Яков окликнул Пахомия. Тот и без того шел к всадникам. Соскочив с лошади, Яков толкнул Пахомия: не узнаешь, бродяга? Широкая улыбка расползлась по сморщенному печеному лицу безвозрастного старикашки. Он задергал руками, будто тянул верева колоколов. Яков подыграл ему под звуки угасавшего перезвона. Матвей пустил коня пожевать сушняка и ветвей безлиственной дубовой поросли над могилами. Нетерпеливо ожидал, когда стар и млад закончат развлечение.

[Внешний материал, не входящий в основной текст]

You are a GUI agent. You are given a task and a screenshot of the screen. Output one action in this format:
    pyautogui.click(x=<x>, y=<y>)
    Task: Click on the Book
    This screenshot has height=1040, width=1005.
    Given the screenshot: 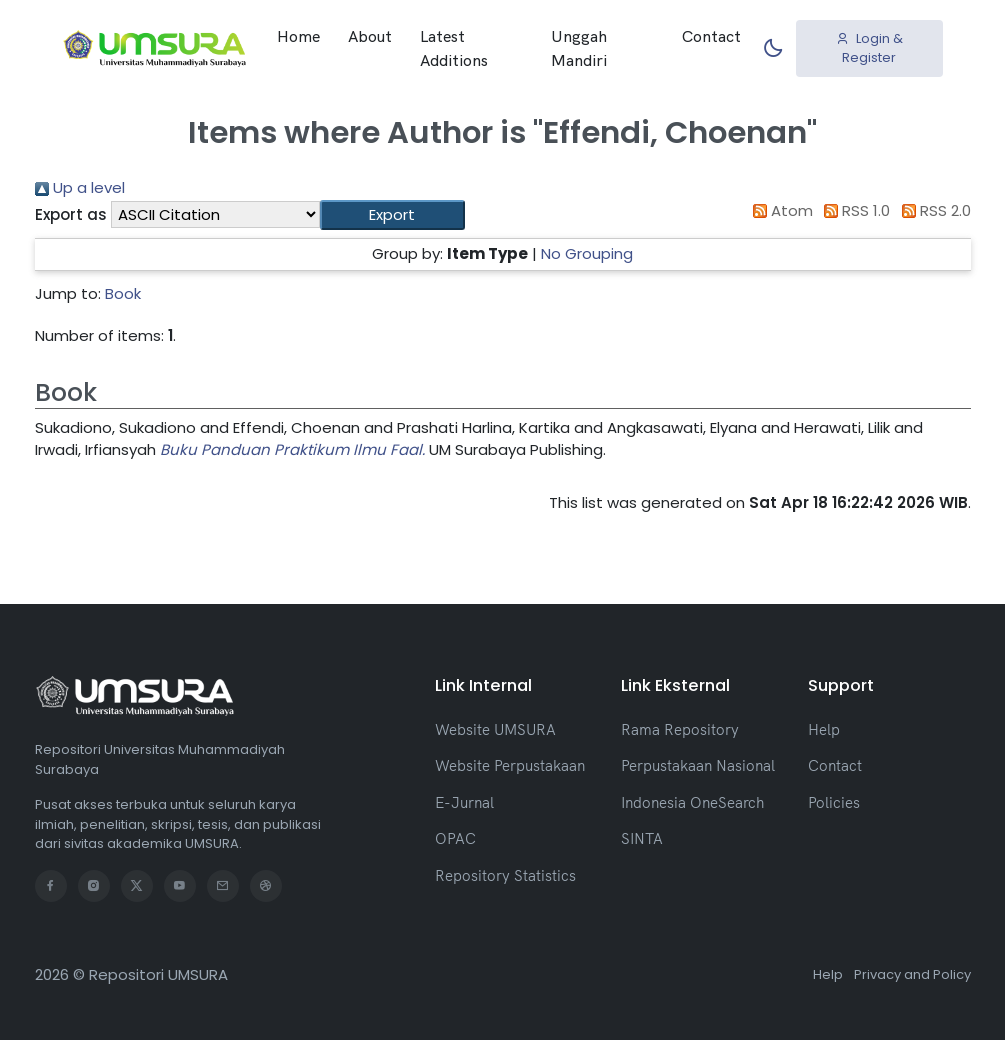 What is the action you would take?
    pyautogui.click(x=123, y=293)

Пахомий позвал путников за собою, сказав, что служит на покаянии некоего знаменитого человека, умирающего в пещерном ските тут в роще. Матвей и Яков спустились вниз по земляным ступенькам и тут в выдолбленной яме с навесом увидали распростертого на шубах с попонами человека с всклоченной бородой, провалившимися глазами, тонкой желтой кожей, обтянувшей острые скулы. Отекшая голова его лежала на конском седле. Выше, в земле была выкопана полка. В ней стояли киоты икон Нерукотворного Спаса, Николы Угодника, Богоматери, колебалась лампадка. Неверный свет позволял разглядеть сдвинутую повязку над заросшим глазом, давнишней раной. Яков подивился, куда судьба занесла Кудеяра, товарищей вокруг нет, и только Пахомий ухаживает за ним. Тайный медленный недуг мучил атамана. Угасал, снедаемый изнутри.